322. No capítulo Dos médiuns especiais, mencionamos,
segundo os Espíritos, as aptidões mediúnicas comuns e as que são raras.
Cumpre, pois, desconfiar dos médiuns que pretendam possuir estas
últimas com muita facilidade, ou que ambicionem dispor de múltiplas
faculdades, pretensão que só muito raramente se justifica.
323. As
manifestações inteligentes são, conforme as circunstâncias, as que
oferecem mais garantias; entretanto, nem mesmo essas escapam à imitação,
pelo menos no que toca às comunicações banais e vulgares. Pensam alguns
que, com os médiuns mecânicos, estão mais seguros, não só pelo que
respeita à independência das ideias, como também contra os embustes; daí
o preferirem os intermediários materiais. Pois bem! é um erro. A fraude
se insinua por toda parte e sabemos que, com habilidade, até mesmo uma
cesta, ou uma prancheta que escreve pode ser dirigida à vontade, com
todas as aparências dos movimentos espontâneos.
Só
os pensamentos expressos, quer venham de um médium mecânico, quer de um
intuitivo, audiente, falante ou vidente, afastam todas as dúvidas.
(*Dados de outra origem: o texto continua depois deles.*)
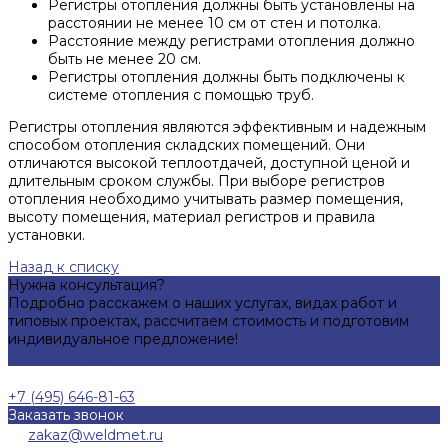
Регистры отопления должны быть установлены на
расстоянии не менее 10 см от стен и потолка.
Расстояние между регистрами отопления должно
быть не менее 20 см.
Регистры отопления должны быть подключены к
системе отопления с помощью труб.
Регистры отопления являются эффективным и надежным
способом отопления складских помещений. Они
отличаются высокой теплоотдачей, доступной ценой и
длительным сроком службы. При выборе регистров
отопления необходимо учитывать размер помещения,
высоту помещения, материал регистров и правила
установки.
Назад к списку
Нужна консультация?
Подробно расскажем о наших услугах, видах работ и
типовых проектах, рассчитаем стоимость и подготовим
индивидуальное предложение!
Задать вопрос
+7 (495) 646-81-63
Заказать звонок
zakaz@weldmet.ru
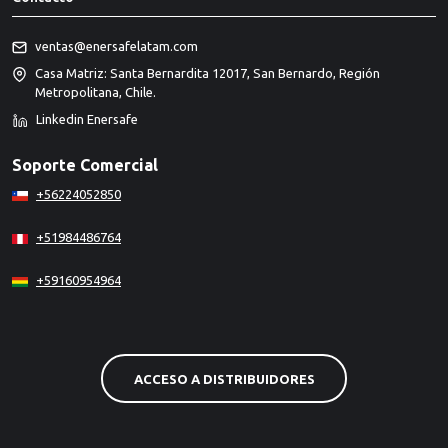
ventas@enersafelatam.com
Casa Matriz: Santa Bernardita 12017, San Bernardo, Región
Metropolitana, Chile.
Linkedin Enersafe
Soporte Comercial
+56224052850
+51984486764
+59160954964
ACCESO A DISTRIBUIDORES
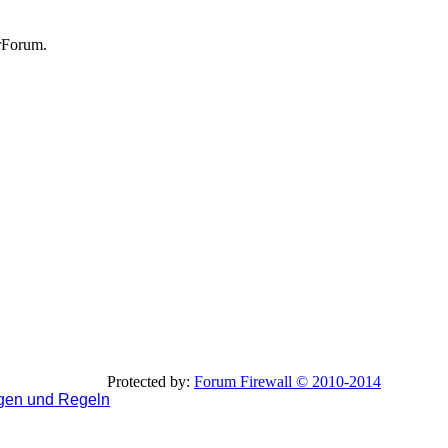
rForum.
Protected by:
Forum Firewall © 2010-2014
gen und Regeln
Há
comunicações tão fora das ideias, dos conhecimentos e mesmo do alcance
intelectual do médium, que só por efeito de estranha obliteração se
poderia atribuí-las a este último. Reconhecemos que o charlatanismo
dispõe de grande habilidade e vastos recursos, mas ainda lhe não
descobrimos o dom de dar saber a um ignorante, nem espírito a quem não o
tenha.
Em resumo, repetimos, a melhor garantia está na
moralidade notória dos médiuns e na ausência de todas as causas de
interesse material, ou de amor-próprio, capazes de estimular-lhes o
exercício das faculdades mediúnicas que possuam, porquanto essas mesmas
causas poderiam induzi-los a simular as de que não dispõem.